EXTRACTED DATA:
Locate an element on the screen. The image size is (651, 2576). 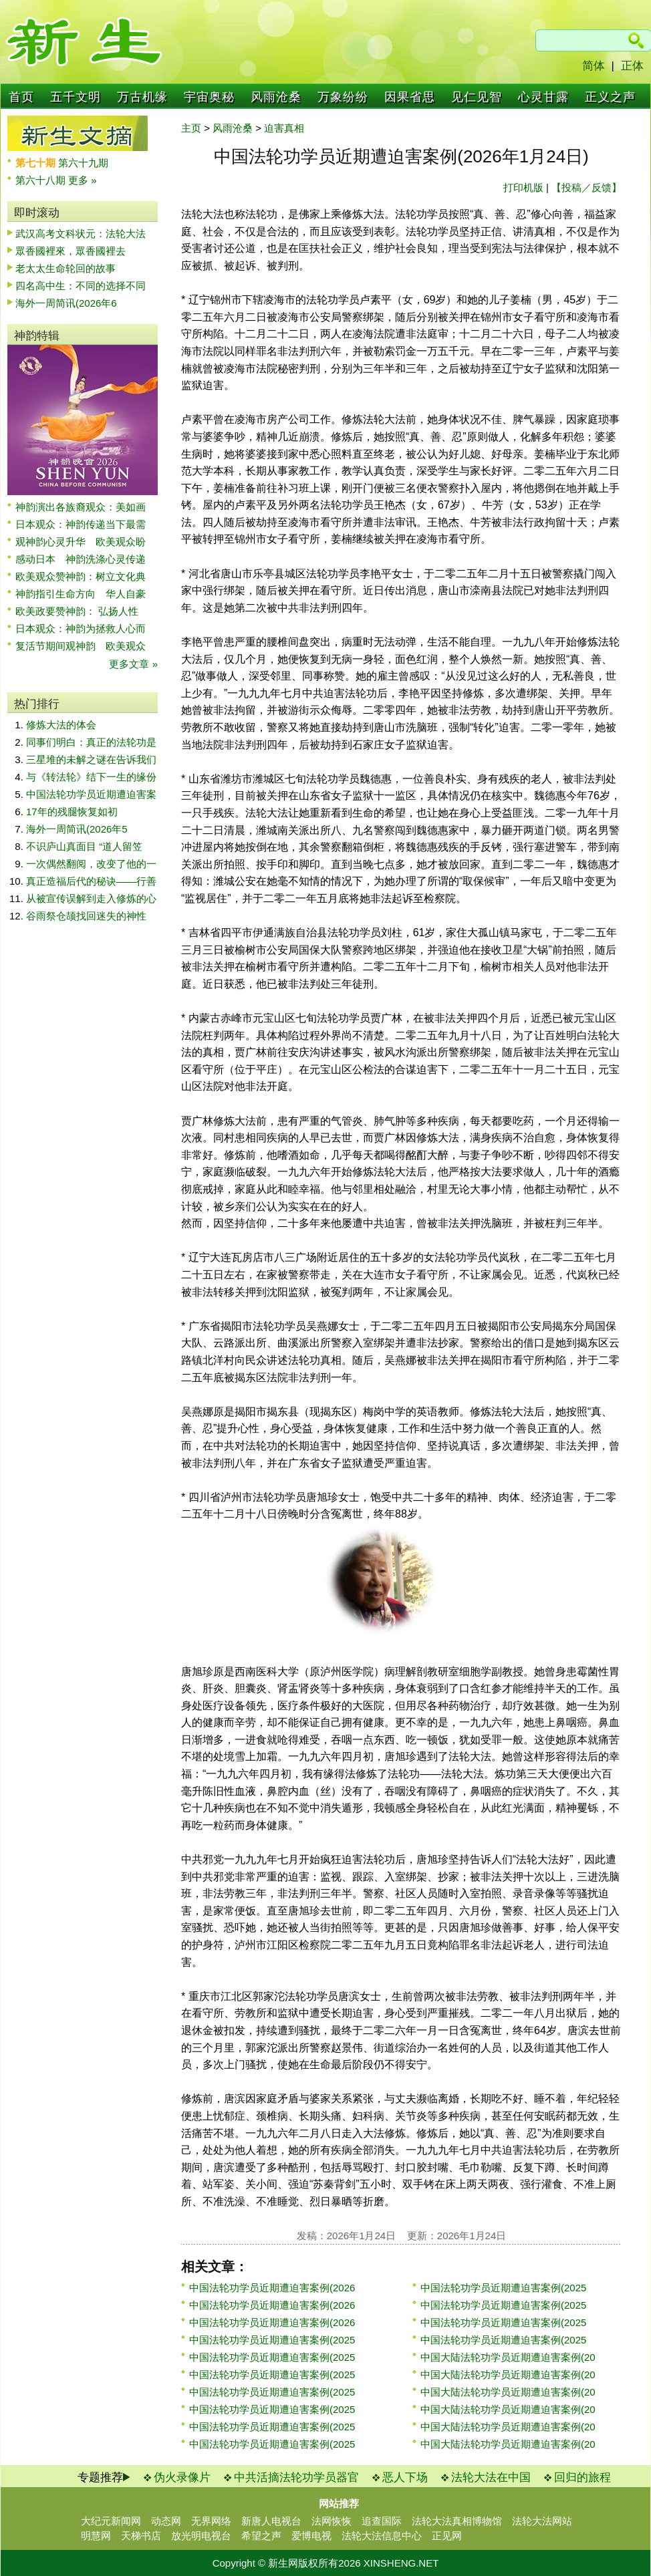
法轮大法在中国 is located at coordinates (491, 2477).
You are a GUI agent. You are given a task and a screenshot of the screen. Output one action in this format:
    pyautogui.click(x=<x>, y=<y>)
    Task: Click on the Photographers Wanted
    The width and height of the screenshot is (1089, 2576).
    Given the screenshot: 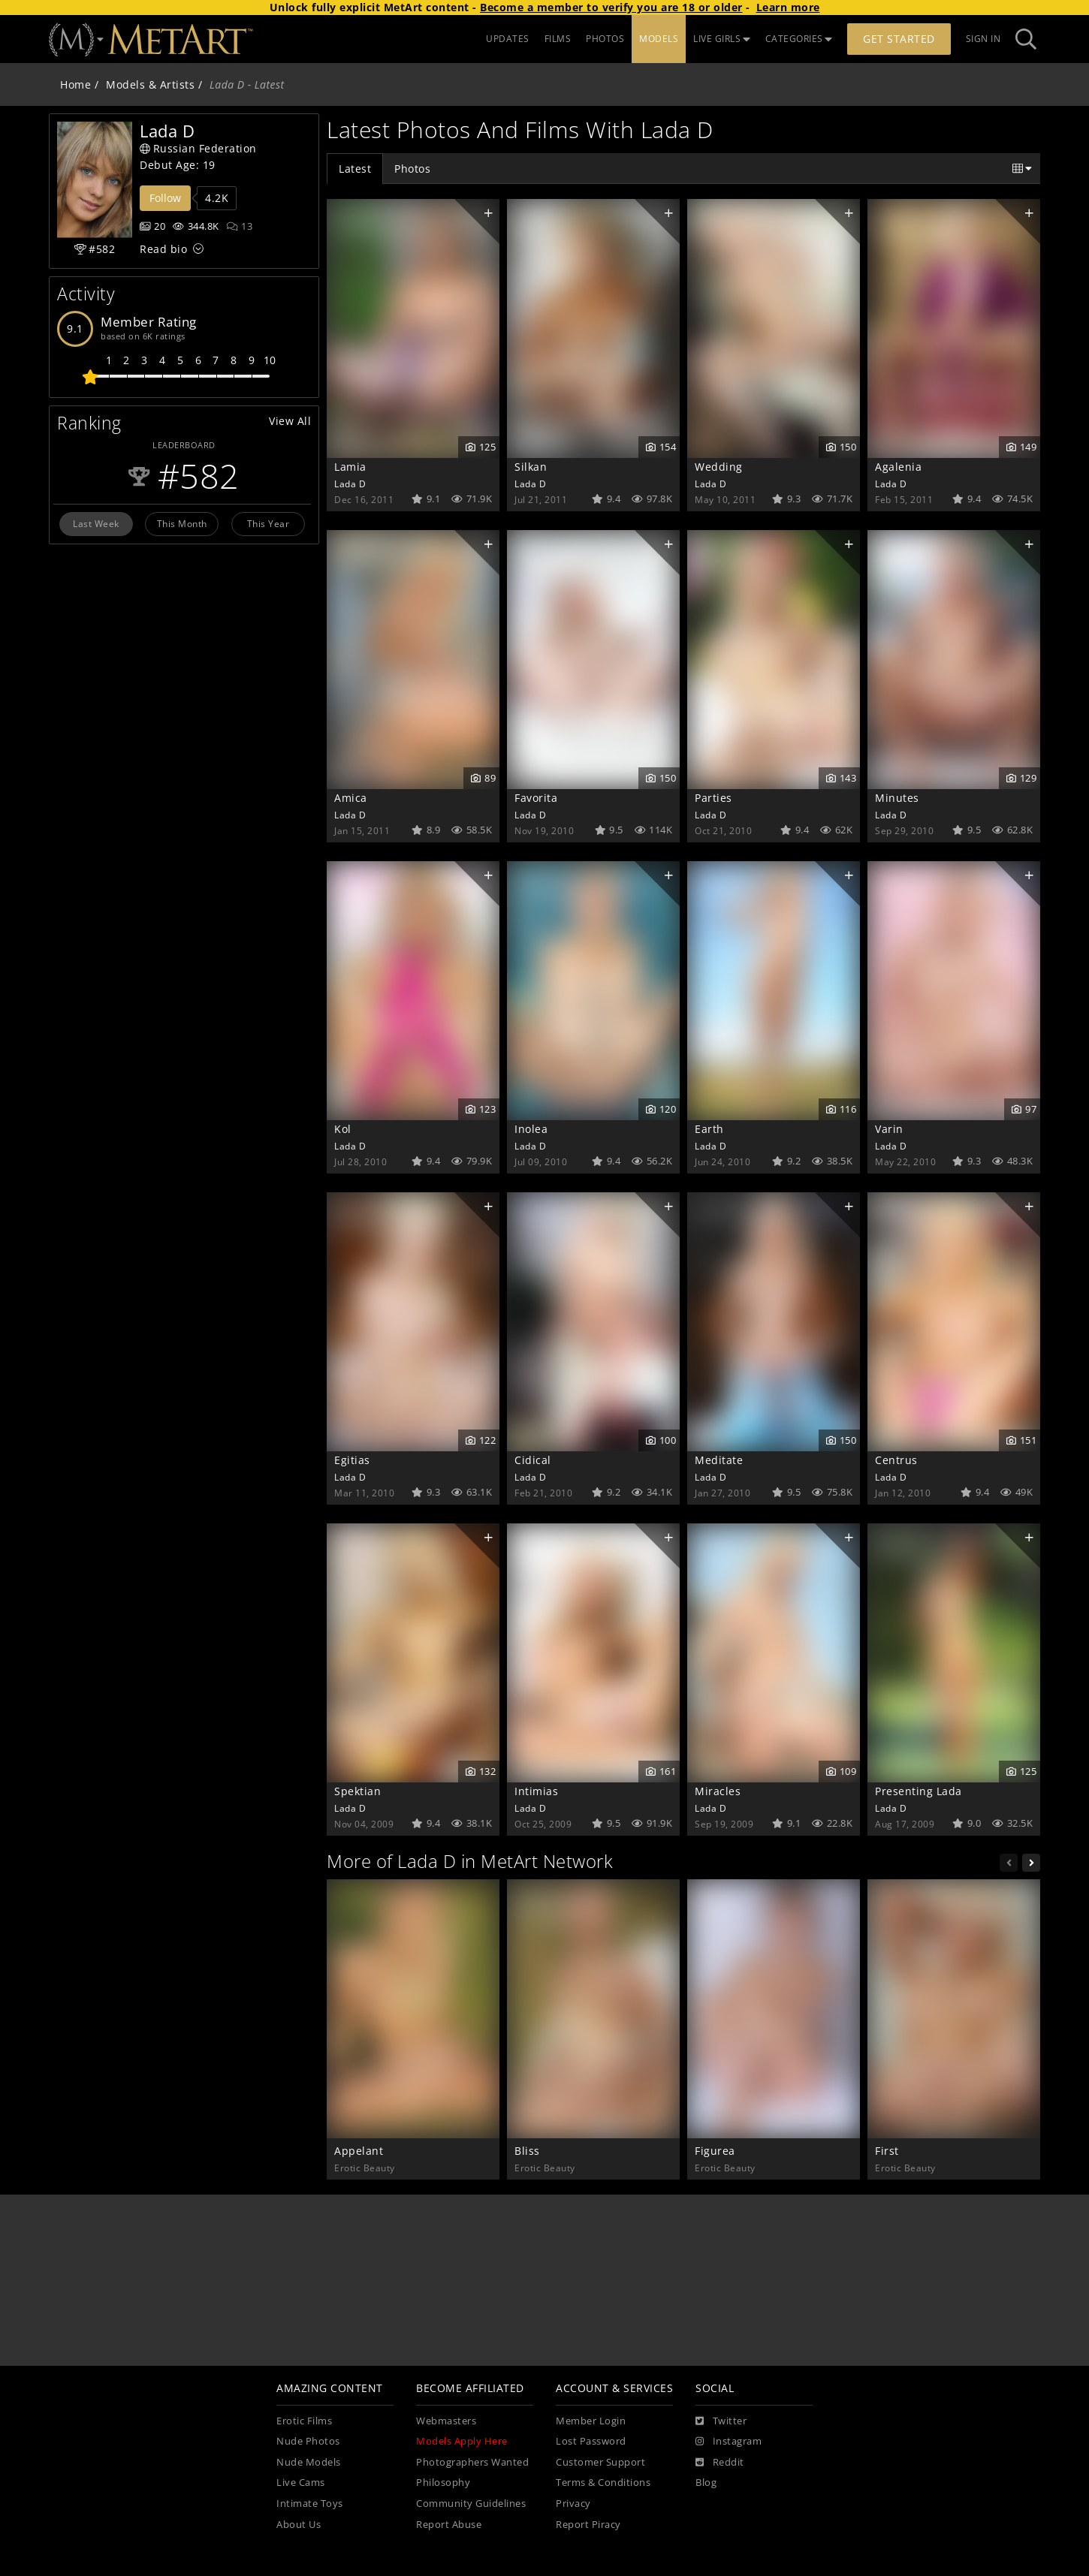 What is the action you would take?
    pyautogui.click(x=472, y=2462)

ACTIVITY: Reproduce, exactly as they stand in the data above, the lines from the one that holds "You are a GUI" to the one that holds "The width and", inclusive.

ANSWER SPACE:
You are a GUI agent. You are given a task and a screenshot of the screen. Output one action in this format:
    pyautogui.click(x=<x>, y=<y>)
    Task: Click on the Photographers Wanted
    The width and height of the screenshot is (1089, 2576).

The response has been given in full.